I was discussing over the weekend with a friend who is putting together plans for online learning at a college. My experience is that e-learning has very good intentions, but often misses the mark. Many colleges and universities start by providing discussion groups and forums on an 'if you build it, they will come' basis. A forum needs about 8+ regular posters to have any life, and a subject that provokes discussion (one that there is no right answer to the questions, or which has lots of details), but for every 10 forum members perhaps only 1 will be a regular…so that's 80 members before it comes to life.
An online learning site that is highly effective is IBM's DeveloperWorks. There are regular submissions of technical articles and tutorials from IBM staff about complex IT subjects. There isn't much need for deep discussion though, although there is opportunity to comment on pieces.

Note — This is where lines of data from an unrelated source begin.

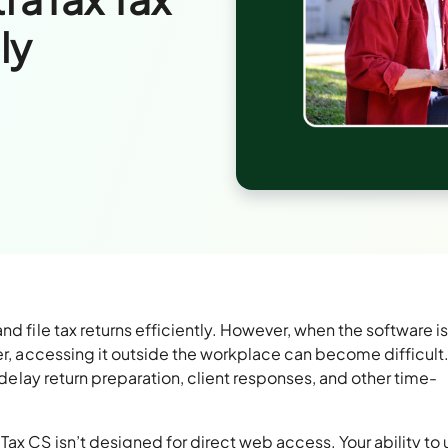
ly
d file tax returns efficiently. However, when the software i
ver, accessing it outside the workplace can become difficult
n delay return preparation, client responses, and other time-
ax CS isn’t designed for direct web access. Your ability to u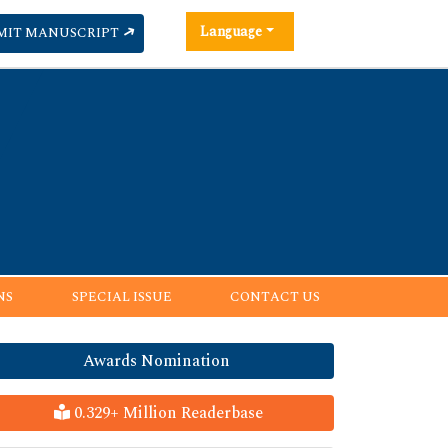
Language
MIT MANUSCRIPT
NS
SPECIAL ISSUE
CONTACT US
Awards Nomination
0.329+ Million Readerbase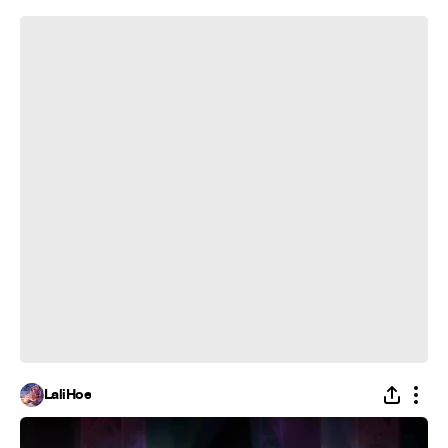
Hoop is Undunkable
LaliHoe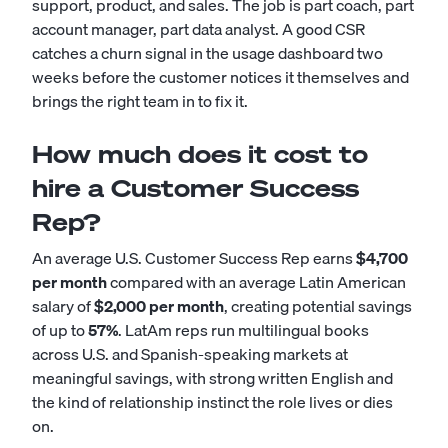
support, product, and sales. The job is part coach, part
account manager, part data analyst. A good CSR
catches a churn signal in the usage dashboard two
weeks before the customer notices it themselves and
brings the right team in to fix it.
How much does it cost to
hire a Customer Success
Rep?
An average U.S. Customer Success Rep earns
$4,700
per month
compared with an average Latin American
salary of
$2,000 per month
, creating potential savings
of up to
57%
. LatAm reps run multilingual books
across U.S. and Spanish-speaking markets at
meaningful savings, with strong written English and
the kind of relationship instinct the role lives or dies
on.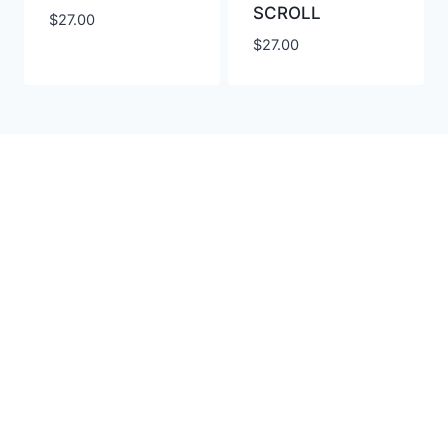
SCROLL
$
27.00
$
27.00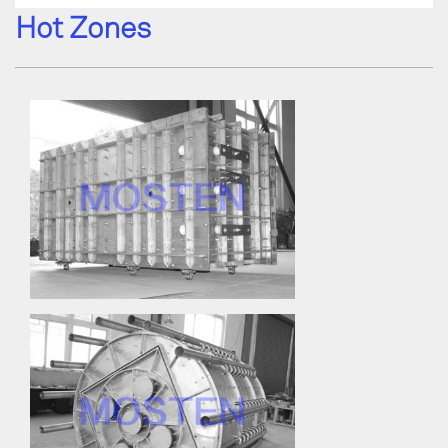
Hot Zones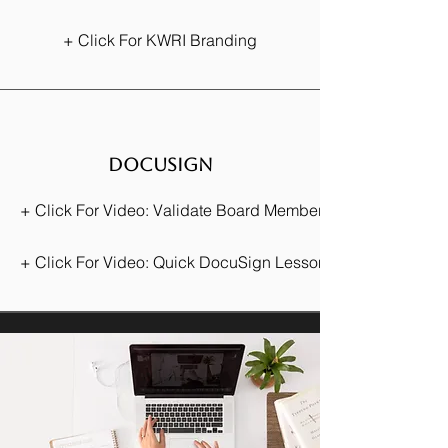
+ Click For KWRI Branding
docusign
+ Click For Video: Validate Board Membership
+ Click For Video: Quick DocuSign Lesson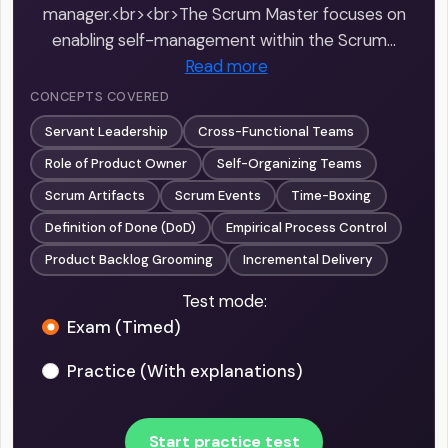
manager.<br><br>The Scrum Master focuses on
enabling self-management within the Scrum…
Read more
CONCEPTS COVERED
Servant Leadership
Cross-Functional Teams
Role of Product Owner
Self-Organizing Teams
Scrum Artifacts
Scrum Events
Time-Boxing
Definition of Done (DoD)
Empirical Process Control
Product Backlog Grooming
Incremental Delivery
Test mode:
Exam (Timed)
Practice (With explanations)
Start practice test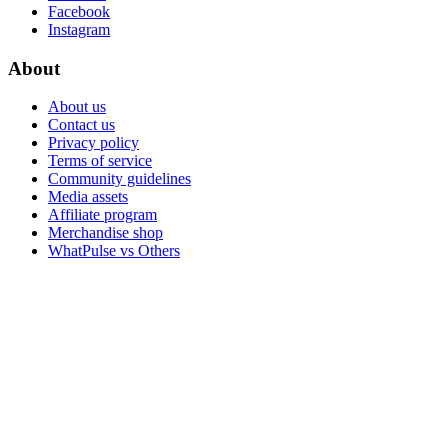
Facebook
Instagram
About
About us
Contact us
Privacy policy
Terms of service
Community guidelines
Media assets
Affiliate program
Merchandise shop
WhatPulse vs Others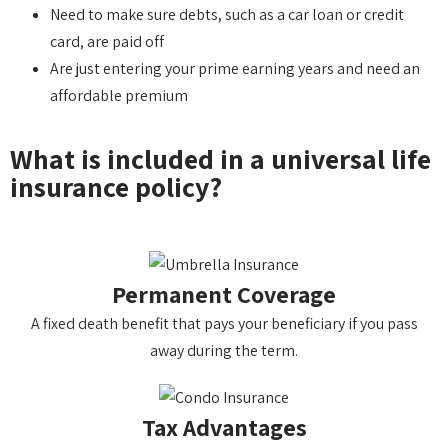
Need to make sure debts, such as a car loan or credit
card, are paid off
Are just entering your prime earning years and need an
affordable premium
What is included in a universal life
insurance policy?
Permanent Coverage
A fixed death benefit that pays your beneficiary if you pass
away during the term.
Tax Advantages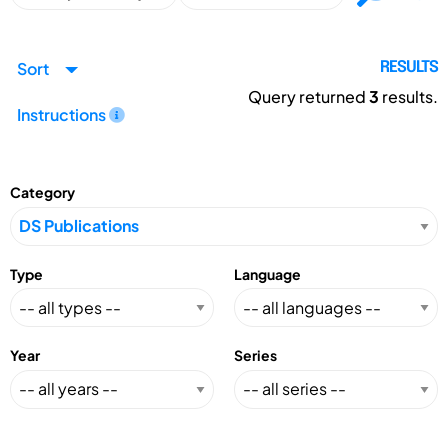
Sort
RESULTS
Query returned
3
results.
Instructions
Category
Type
Language
Year
Series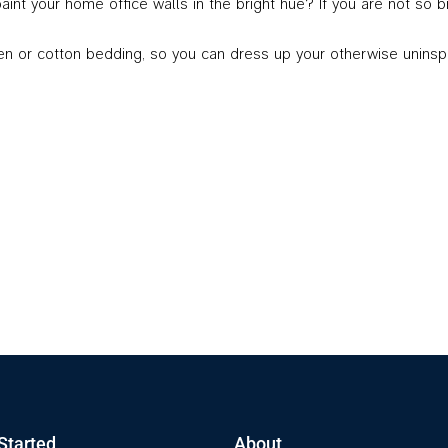
 paint your home office walls in the bright hue? If you are not so
r cotton bedding, so you can dress up your otherwise uninspiring
Started
About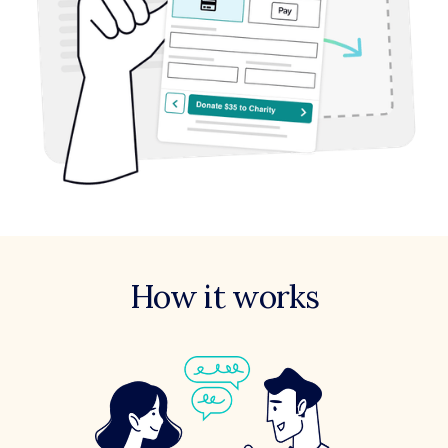
How it works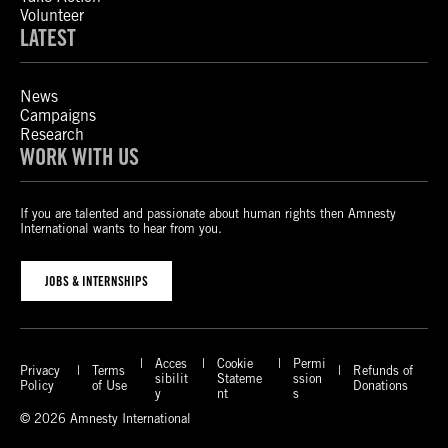
Volunteer
LATEST
News
Campaigns
Research
WORK WITH US
If you are talented and passionate about human rights then Amnesty
International wants to hear from you.
JOBS & INTERNSHIPS
Acces
Cookie
Permi
Privacy
Terms
Refunds of
sibilit
Stateme
ssion
Policy
of Use
Donations
y
nt
s
© 2026 Amnesty International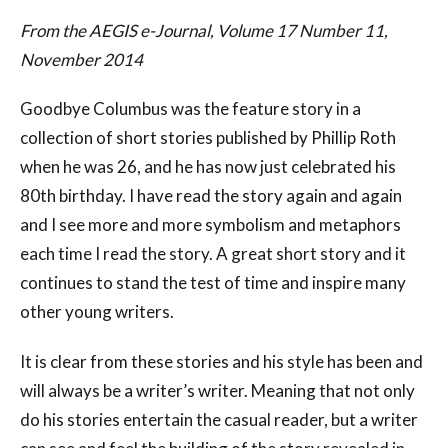
From the AEGIS e-Journal, Volume 17 Number 11,
November 2014
Goodbye Columbus was the feature story in a
collection of short stories published by Phillip Roth
when he was 26, and he has now just celebrated his
80th birthday. I have read the story again and again
and I see more and more symbolism and metaphors
each time I read the story. A great short story and it
continues to stand the test of time and inspire many
other young writers.
It is clear from these stories and his style has been and
will always be a writer’s writer. Meaning that not only
do his stories entertain the casual reader, but a writer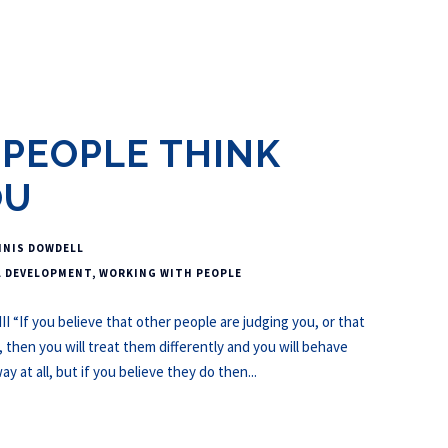
PEOPLE THINK
OU
NNIS DOWDELL
L DEVELOPMENT
,
WORKING WITH PEOPLE
I “If you believe that other people are judging you, or that
hen you will treat them differently and you will behave
y at all, but if you believe they do then...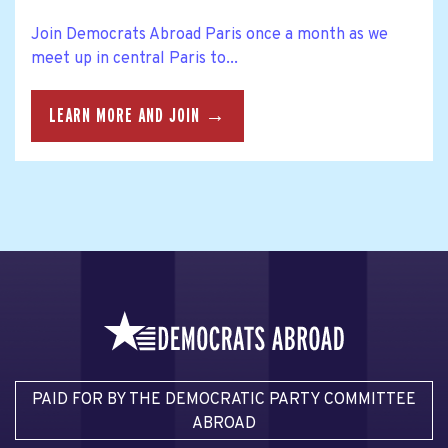
Join Democrats Abroad Paris once a month as we
meet up in central Paris to...
LEARN MORE AND JOIN →
PAID FOR BY THE DEMOCRATIC PARTY COMMITTEE
ABROAD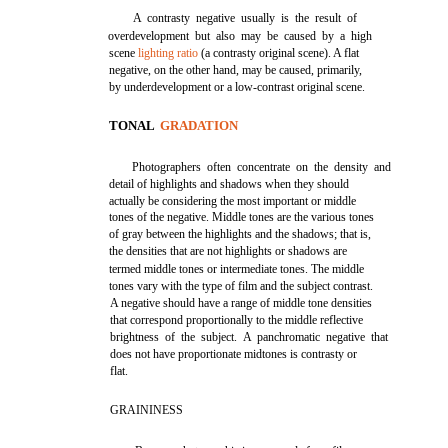
A contrasty negative usually is the result of
overdevelopment but also may be caused by a high
scene
lighting ratio
(a contrasty original scene). A flat
negative, on the other hand, may be caused, primarily,
by underdevelopment or a low-contrast original scene.
TONAL
GRADATION
Photographers often concentrate on the density and
detail of highlights and shadows when they should
actually be considering the most important or middle
tones of the negative. Middle tones are the various tones
of gray between the highlights and the shadows; that is,
the densities that are not highlights or shadows are
termed middle tones or intermediate tones. The middle
tones vary with the type of film and the subject contrast.
A negative should have a range of middle tone densities
that correspond proportionally to the middle reflective
brightness of the subject. A panchromatic negative that
does not have proportionate midtones is contrasty or
flat.
GRAININESS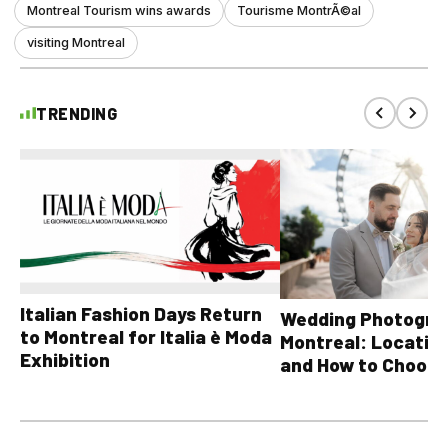
Montreal Tourism wins awards
Tourisme MontrÃ©al
visiting Montreal
TRENDING
Italian Fashion Days Return
Wedding Photograp
to Montreal for Italia è Moda
Montreal: Location
Exhibition
and How to Choose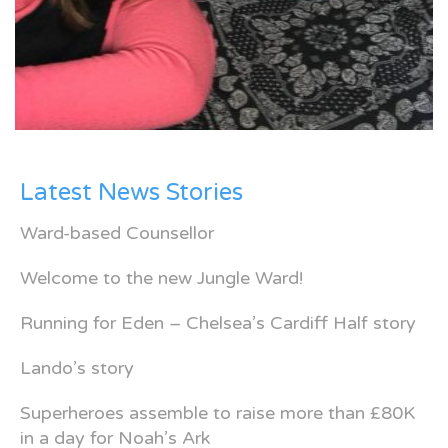
Latest News Stories
Ward-based Counsellor
Welcome to the new Jungle Ward!
Running for Eden – Chelsea’s Cardiff Half story
Lando’s story
Superheroes assemble to raise more than £80K
in a day for Noah’s Ark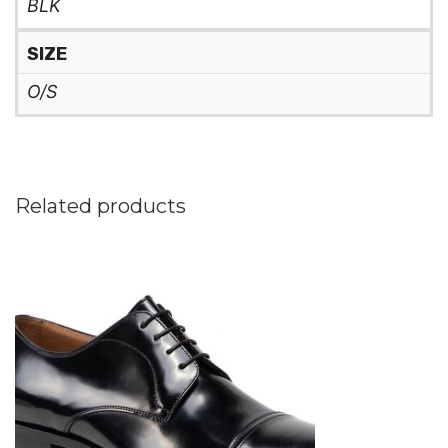
BLK
SIZE
O/S
Related products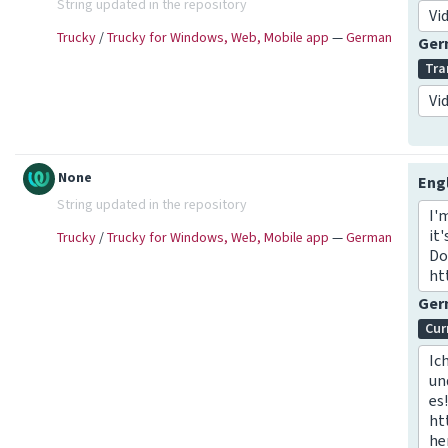
String updated in the repository
Vi
Trucky
/
Trucky for Windows, Web, Mobile app
—
German
Ge
Tra
Vi
None
Eng
String updated in the repository
I'
it
Trucky
/
Trucky for Windows, Web, Mobile app
—
German
Do
ht
Ge
Cur
Ic
un
es
ht
he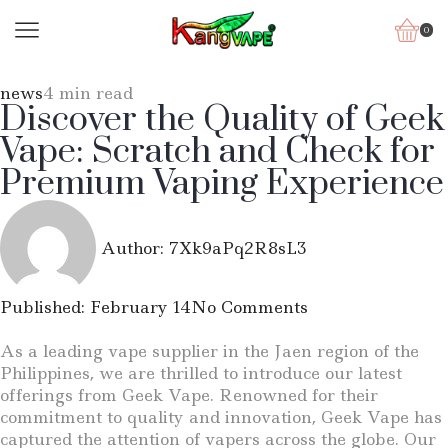
0
news
4 min read
Discover the Quality of Geek
Vape: Scratch and Check for
Premium Vaping Experience
Author:
7Xk9aPq2R8sL3
Published:
February 14
No Comments
As a leading vape supplier in the Jaen region of the
Philippines, we are thrilled to introduce our latest
offerings from Geek Vape. Renowned for their
commitment to quality and innovation, Geek Vape has
captured the attention of vapers across the globe. Our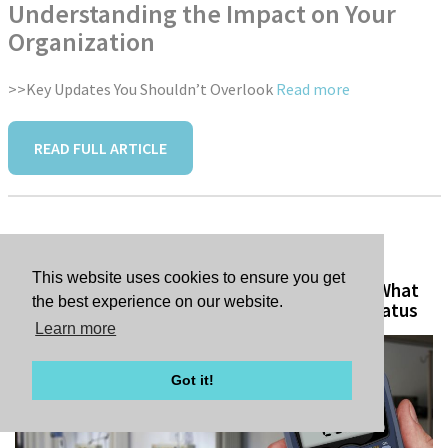
Understanding the Impact on Your
Organization
>>Key Updates You Shouldn’t Overlook
Read more
READ FULL ARTICLE
Tags:
This website uses cookies to ensure you get
Nonprofit Hospitals Under the Microscope: What
the best experience on our website.
Increased Scrutiny Means for Tax-Exempt Status
Learn more
Got it!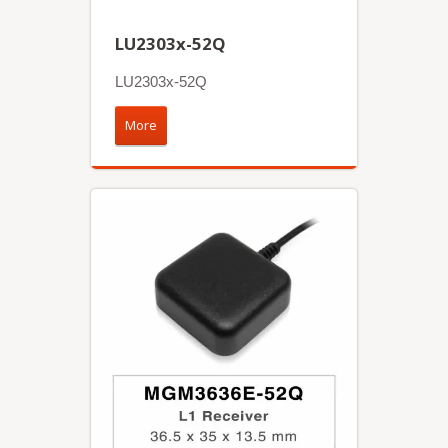
LU2303x-52Q
LU2303x-52Q
More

My interest is that I have built an e-learning authoring tool called Acce-Lerator for The Training Foundation and I would like to see it get used fully. There are a number of tools available for creating 'courseware', but Acce-Lerator is designed to be usable by just about anyone out-of-the-box. It's difficult to keep to this premise as the system grows as there are increasing requirements to put checkboxes, etc. for special behaviours, but the core system is still pretty simple. We then use the excellent Moodle Learning Management System to host the courses.
If I was designing an e-learning platform I think that I might include a wiki and task students to build the content. This 'pedagogical' approach means that individuals are active in building something rather than passively attempting to soak up information piped at them. The latter entails more and more complex technology to try to make the experience interesting, whereas the former can be very simple as it is the act of finding and adding the information that helps you to learn.